━━ Source material ━━
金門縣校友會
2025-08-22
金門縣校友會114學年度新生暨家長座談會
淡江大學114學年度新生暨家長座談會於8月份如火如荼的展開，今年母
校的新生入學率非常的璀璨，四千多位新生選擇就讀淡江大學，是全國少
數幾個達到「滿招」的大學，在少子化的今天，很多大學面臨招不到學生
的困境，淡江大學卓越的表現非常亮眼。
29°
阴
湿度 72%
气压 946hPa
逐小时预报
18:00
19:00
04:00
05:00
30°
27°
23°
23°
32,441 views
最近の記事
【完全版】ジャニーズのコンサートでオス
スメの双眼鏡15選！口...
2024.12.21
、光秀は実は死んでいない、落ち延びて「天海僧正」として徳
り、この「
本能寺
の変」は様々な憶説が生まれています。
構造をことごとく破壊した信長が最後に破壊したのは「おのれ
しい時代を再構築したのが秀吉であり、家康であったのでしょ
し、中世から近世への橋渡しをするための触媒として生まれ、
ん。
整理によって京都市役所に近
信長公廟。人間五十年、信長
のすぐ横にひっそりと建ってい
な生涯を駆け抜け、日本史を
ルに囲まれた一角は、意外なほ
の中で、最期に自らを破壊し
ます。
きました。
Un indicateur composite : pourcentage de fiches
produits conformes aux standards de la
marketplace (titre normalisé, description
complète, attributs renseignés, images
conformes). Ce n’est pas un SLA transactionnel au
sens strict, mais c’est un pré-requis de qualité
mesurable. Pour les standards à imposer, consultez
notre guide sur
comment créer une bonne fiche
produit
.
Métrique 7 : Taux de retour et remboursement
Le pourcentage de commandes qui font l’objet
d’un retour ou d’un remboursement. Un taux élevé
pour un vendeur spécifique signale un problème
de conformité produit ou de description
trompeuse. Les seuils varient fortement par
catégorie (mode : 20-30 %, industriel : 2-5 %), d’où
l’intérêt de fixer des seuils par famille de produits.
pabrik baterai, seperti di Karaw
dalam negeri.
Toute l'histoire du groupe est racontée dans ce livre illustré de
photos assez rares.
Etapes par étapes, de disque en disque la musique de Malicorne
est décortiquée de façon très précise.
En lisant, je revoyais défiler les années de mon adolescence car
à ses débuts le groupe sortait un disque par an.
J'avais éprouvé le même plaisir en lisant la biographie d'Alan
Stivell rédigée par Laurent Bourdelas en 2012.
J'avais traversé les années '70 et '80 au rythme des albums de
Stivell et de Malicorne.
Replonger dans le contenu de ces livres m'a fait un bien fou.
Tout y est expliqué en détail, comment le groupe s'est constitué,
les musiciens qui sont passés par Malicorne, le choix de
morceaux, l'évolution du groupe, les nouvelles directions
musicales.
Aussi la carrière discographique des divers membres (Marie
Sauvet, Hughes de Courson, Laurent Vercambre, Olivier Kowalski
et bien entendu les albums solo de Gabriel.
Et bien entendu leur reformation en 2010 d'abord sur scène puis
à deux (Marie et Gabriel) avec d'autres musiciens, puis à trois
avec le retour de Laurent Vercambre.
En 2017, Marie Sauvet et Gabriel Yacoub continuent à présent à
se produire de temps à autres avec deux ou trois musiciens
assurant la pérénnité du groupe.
━━━
● **Required action**:
I would like you to report every line in the listing above that contains "trois".

● **Answer section**:
à deux (Marie et Gabriel) avec d'autres musiciens, puis à trois
se produire de temps à autres avec deux ou trois musiciens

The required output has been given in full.